Les hommes sont paumés et les femmes s’en inquiètent. Après Elisabeth Badinter en 1992, c’est au tour de la célèbre féministe américaine Susan Faludi d’empoigner le problème dans son nouveau livre («Stiffed: The Betrayal of the American Man», pas encore traduit en français). Selon la journaliste-écrivain, les problèmes des hommes s’expliquent en grande partie par l’évolution de la société de consommation et de services qui ne valorise plus la masculinité traditionnelle (force physique, fraternité, puissance, stabilité, rigidité), mais uniquement l’argent et la célébrité.

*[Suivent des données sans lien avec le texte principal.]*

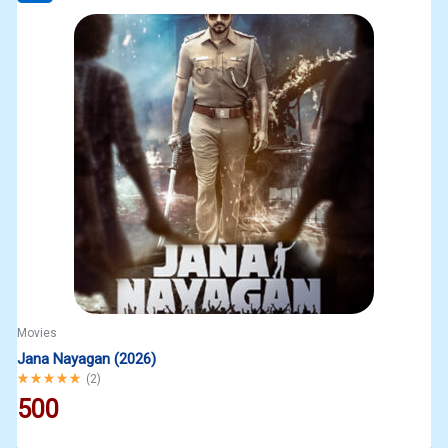
Movies
Jana Nayagan (2026)
Rated
5.00
out of 5
(
2
)
500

«Après s’être attaqué aux femmes, le virus de la consommation s’en est pris aux hommes, explique Susan Faludi dans une interview publiée par «L’Express». Dans l’économie moderne, les hommes, du moins ceux qui ne sont pas en haut de l’échelle, ne voient plus ce qu’ils produisent. Leur valeur n’est plus mesurée que par des faux-semblants: leur corps musclé, leur voiture, leur compte en banque… D’où la profusion de magazines consacrés à l’apparence masculine.»
Au début de la décennie, Susan Faludi, lauréate du prix Pulitzer, avait déjà suscité une polémique nationale aux Etats-Unis avec son livre «Backlash», qui dénonçait le «retour de bâton» des hommes contre les femmes après les années de féminisme.
Aujourd’hui, la journaliste détaille les problèmes d’une masculinité devenue inutile. «On répète aux hommes qu’ils doivent être prêts à changer d’emploi tous les cinq ans… On valorise l’extrême jeunesse, l’optimisme de l’inexpérience… Ce faisant, on détruit les racines de l’identité masculine. Car il s’agit toujours de compétition, non de contribution. Il n’y a plus rien à transmettre, il n’y a que des choses à acheter… Les hommes n’ont plus le sentiment de participer à un projet qui dépasse leur petit monde. Ils ne peuvent plus exprimer une masculinité qui serait tournée vers un service rendu à la société.»
«Les enfants de la génération GI se retrouvent dans un monde différent: informatisé, valorisant la consommation et les célébrités, disait-elle récemment au magazine américain Newsweek dans lequel elle tient une chronique. Dans une culture d’ornements, qui mesure la valeur à la taille des biceps et du porte-monnaie, les hommes ne savent plus où se trouvent leurs forces. D’autant que les outils de leurs pères sont devenus obsolètes.»
Au début de la décennie, Elisabeth Badinter ne disait pas autre chose dans son «XY de l’identité masculine». Après «l’homme dur» est apparu «l’homme mou», en attendant «l’homme réconcilié», celui du nouveau millénaire, qui saurait enfin allier les deux facettes de sa personnalité.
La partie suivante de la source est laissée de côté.